Metropolitan turns it around as surplus doubles in a year
Published by Max Salsbury for 24dash.com in Housing and also in Finance
Metropolitan turns it around as surplus doubles in a yearImage: Housing via Shutterstock
Social landlord Metropolitan has seen its net surplus almost double in a year, two years after the Homes and Communities Agency began monitoring it over financial risk concerns.
The 38,000-home provider's results for 2013/14 show:
• Group net surplus of £40.2 million (a 97% increase on the previous year) – based on cost reductions rather than sales activity.
• Operating margin of 32% compared with 15% two years ago – moving from £36.7m in 2012 to £82.1m in 2014.
• A total of £33.5m savings in operating costs over the past two years which represent a 19% reduction, equating to £907 per unit.
Metropolitan says that its savings were delivered as a result of a drive to "do things better, to procure goods and services efficiently, and to reduce back office costs".
Sarah Mussenden, executive director of finance, said: “These results show that the decisions we’ve made over the last 18 months have delivered significant improvements to our financial position. We still have work to do but we are exactly where we wanted to be at this point in our two-year turnaround programme.
“Our key priorities have been to increase our surplus and to improve our operating margin – both of these goals have been achieved. We have taken £33.5m worth of costs out of the business in the last two years and that is what has driven the performance.”

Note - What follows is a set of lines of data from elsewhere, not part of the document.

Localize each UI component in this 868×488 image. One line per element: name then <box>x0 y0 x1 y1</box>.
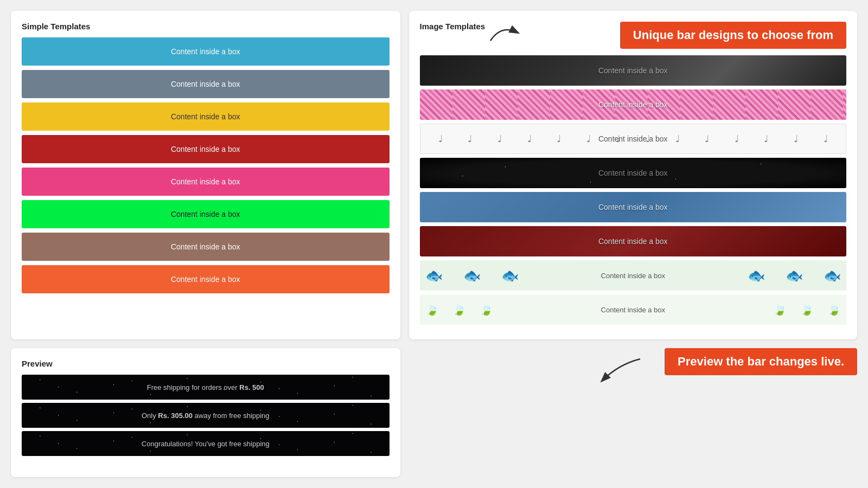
template-bar-red[interactable]: Content inside a box <box>22 135 390 163</box>
preview-title: Preview <box>22 359 390 368</box>
image-templates-card: Image Templates Unique bar designs to ch… <box>409 11 857 339</box>
template-bar-pink[interactable]: Content inside a box <box>22 168 390 196</box>
img-template-bar-music[interactable]: ♩♩♩♩♩♩♩♩♩♩♩♩♩♩ Content inside a box <box>420 124 846 154</box>
arrow-icon <box>485 19 528 46</box>
image-templates-callout: Unique bar designs to choose from <box>620 22 846 49</box>
img-template-bar-space[interactable]: Content inside a box <box>420 158 846 188</box>
img-template-bar-dark-red[interactable]: Content inside a box <box>420 226 846 256</box>
template-bar-blue[interactable]: Content inside a box <box>22 37 390 66</box>
bottom-promo-area: Preview the bar changes live. <box>409 348 857 477</box>
main-container: Simple Templates Content inside a box Co… <box>0 0 868 488</box>
template-bar-yellow[interactable]: Content inside a box <box>22 102 390 131</box>
preview-callout: Preview the bar changes live. <box>665 348 857 375</box>
img-template-bar-leaf[interactable]: 🍃 🍃 🍃 🍃 🍃 🍃 Content inside a box <box>420 294 846 325</box>
simple-templates-card: Simple Templates Content inside a box Co… <box>11 11 400 339</box>
img-template-bar-dark[interactable]: Content inside a box <box>420 55 846 86</box>
image-templates-title: Image Templates <box>420 22 486 31</box>
simple-templates-title: Simple Templates <box>22 22 390 31</box>
preview-card: Preview Free shipping for orders over Rs… <box>11 348 400 477</box>
img-template-bar-fish[interactable]: 🐟 🐟 🐟 🐟 🐟 🐟 Content inside a box <box>420 260 846 291</box>
template-bar-brown[interactable]: Content inside a box <box>22 233 390 261</box>
template-bar-orange[interactable]: Content inside a box <box>22 265 390 293</box>
img-template-bar-blue-texture[interactable]: Content inside a box <box>420 192 846 222</box>
img-template-bar-pink-floral[interactable]: Content inside a box <box>420 89 846 120</box>
template-bar-green[interactable]: Content inside a box <box>22 200 390 228</box>
preview-bar-1: Free shipping for orders over Rs. 500 <box>22 375 390 400</box>
preview-bar-3: Congratulations! You've got free shippin… <box>22 431 390 456</box>
top-row: Simple Templates Content inside a box Co… <box>11 11 857 339</box>
bottom-row: Preview Free shipping for orders over Rs… <box>11 348 857 477</box>
preview-bar-2: Only Rs. 305.00 away from free shipping <box>22 403 390 428</box>
preview-arrow-icon <box>591 354 646 386</box>
template-bar-gray[interactable]: Content inside a box <box>22 70 390 98</box>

Because of its bountiful surplus is based on cost savings rather than sales activity, Metopolitan says it now has the capacity to take on more debt and, consequently, a more ambitious development plan.
The housing association now plans to deliver 3,300 'affordable' homes in the next five years, spending in excess of £730m.
It also saw its care and support business generate a positive return this year, following "fundamental changes to operations and contracts".
Brian Johnson, Metropolitan's chief executive, said: “At the start of our two-year turnaround programme we were very clear that getting our basic costs down was the priority and these results show that we have made significant progress in a short period of time.
“Our results have not been dependent on sales activity. A huge chunk of our surplus was from the efficiencies we have made to our operations. So when the next housing downturn happens and we – and all associations – have to rein back a little on development, our operating surplus will still be very strong. That is what the financial markets care about and that is what will give us the capacity in the future to borrow more money.
“Every penny that we have in surplus is reinvested in housing and communities – that’s what we’re here to do and our strong financial performance this year will help us to deliver far more for the communities we serve in the future.”